位置情報系ARプラットフォームで大手の「Layar」(近年カメラ系AR機能も追加)は、官公庁、自治体などからも問い合わせが多くなっているという。観光や地域活性を目指して、スタンプラリーなどを実施するために位置情報ARが注目されている。

あるレジャー施設向けの案件では、レジャー施設内に配置した10個の「宝」を探すという仕掛けである。施設内の風景にスマートフォンをかざすと、宝がどのあたりにあるか、エアタグが浮かんでいてヒントとなっている。実際にその場所に行ってみると、宝をゲットするためのポスターが掲示してあり、今度はそのポスターを画像認識させて宝を表示させる。

位置情報系ARとカメラ系ARを組み合わせることで実現できている。このような例では、10個のうち9個を先に見つけ出せないと最後の1つが出現しない、といったスタンプラリーのような使い方も可能であるという。

行動連動アプリ

エポネット丸田氏は、ロケーションベース(位置情報系)ARソリューションを行動連動アプリと再定義した。近年、O2Oという言葉を耳にするようになった。O2Oの意味は、Online to Offlineということで、基本的にはWebの世界からリアルの世界へ誘導し店舗などへ集客する施策を指す。しかしそこだけ切り取ってもビジネスとして成立させることは難しいのではないかというのが丸田氏の意見だ。

行動連動アプリとは、Offlineでのユーザの行動を起点とし、行動連動アプリ(Online)に繋げ、店舗などへの集客に繋げる。
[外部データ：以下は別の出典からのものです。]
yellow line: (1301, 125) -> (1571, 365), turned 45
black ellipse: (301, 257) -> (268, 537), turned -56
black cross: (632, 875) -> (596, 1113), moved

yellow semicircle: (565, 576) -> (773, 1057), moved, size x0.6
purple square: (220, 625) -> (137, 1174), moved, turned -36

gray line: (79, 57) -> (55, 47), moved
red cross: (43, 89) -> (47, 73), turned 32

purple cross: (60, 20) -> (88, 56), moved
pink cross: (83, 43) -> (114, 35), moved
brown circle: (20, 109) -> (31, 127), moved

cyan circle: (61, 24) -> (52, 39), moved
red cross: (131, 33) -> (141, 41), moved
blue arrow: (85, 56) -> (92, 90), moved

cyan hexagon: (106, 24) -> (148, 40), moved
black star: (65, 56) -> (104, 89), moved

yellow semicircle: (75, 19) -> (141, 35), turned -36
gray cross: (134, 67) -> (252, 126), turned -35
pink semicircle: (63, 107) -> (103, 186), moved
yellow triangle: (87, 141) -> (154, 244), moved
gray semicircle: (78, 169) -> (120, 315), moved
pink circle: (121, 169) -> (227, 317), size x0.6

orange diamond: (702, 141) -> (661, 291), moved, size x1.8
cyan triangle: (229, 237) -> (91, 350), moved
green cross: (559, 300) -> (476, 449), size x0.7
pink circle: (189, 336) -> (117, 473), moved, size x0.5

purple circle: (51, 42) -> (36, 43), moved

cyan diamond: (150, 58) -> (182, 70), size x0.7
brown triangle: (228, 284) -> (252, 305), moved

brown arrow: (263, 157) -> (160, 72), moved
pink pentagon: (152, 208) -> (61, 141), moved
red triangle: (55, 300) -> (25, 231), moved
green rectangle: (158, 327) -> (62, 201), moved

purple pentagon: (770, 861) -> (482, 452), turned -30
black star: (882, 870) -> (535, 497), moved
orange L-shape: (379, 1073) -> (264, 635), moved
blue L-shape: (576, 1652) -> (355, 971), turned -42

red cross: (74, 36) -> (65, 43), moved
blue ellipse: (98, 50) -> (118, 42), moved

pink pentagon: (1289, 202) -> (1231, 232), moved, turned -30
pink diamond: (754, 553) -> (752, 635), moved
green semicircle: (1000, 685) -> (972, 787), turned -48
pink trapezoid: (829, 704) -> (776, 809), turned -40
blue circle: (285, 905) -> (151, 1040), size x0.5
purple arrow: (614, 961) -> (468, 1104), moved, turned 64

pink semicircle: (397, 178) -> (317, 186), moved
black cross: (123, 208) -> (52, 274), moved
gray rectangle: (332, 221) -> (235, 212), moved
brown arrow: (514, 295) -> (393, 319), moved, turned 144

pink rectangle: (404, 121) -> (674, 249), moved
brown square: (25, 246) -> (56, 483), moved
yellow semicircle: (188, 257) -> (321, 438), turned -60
OfflineからOnlineへ、そしてそこからOfflineへ繋がるイメージである。なぜオフラインが起点となるのか。近年のスマートフォンの急普及により、各自が持つ端末が高機能、センサーの塊となっている。ユーザの行動をスマートフォンのセンサー群によって拾い、最適なサービスを提供する。すなわち、

  • 所定の場所に接近
  • 所定の場所にかざす
  • 所定の方位にあわせる
  • 振動を感知する
  • 下(上)を向く
  • 動く、止まる
  • 所定画像を認識する

といった行動連動トリガーを使ったサービスを設計することが重要となってくる。そこに驚きや満足を提供できる。

測位精度が向上する

現在のGPS利用サービスは、位置情報の精度が正確でないという面がある。もともと車載の位置情報を志しているため、道路幅程度の誤差はカバーされていた。しかし人間が歩き回る位置情報となると正確性を期すためには10mの誤差というのはサービス設計上、厳しいものがある。

しかし「準天頂衛星みちびき」の打ち上げ以降、この正確性が期待されている。というのは、GPSの測位を補強するためのプロジェクトが進むことで、これから数年後、2010年代後半では誤差1mほどになる可能性もあるという。 そうなると、本当に自分が居る位置に正確に連動したサービスも生み出すことが可能となるだろう。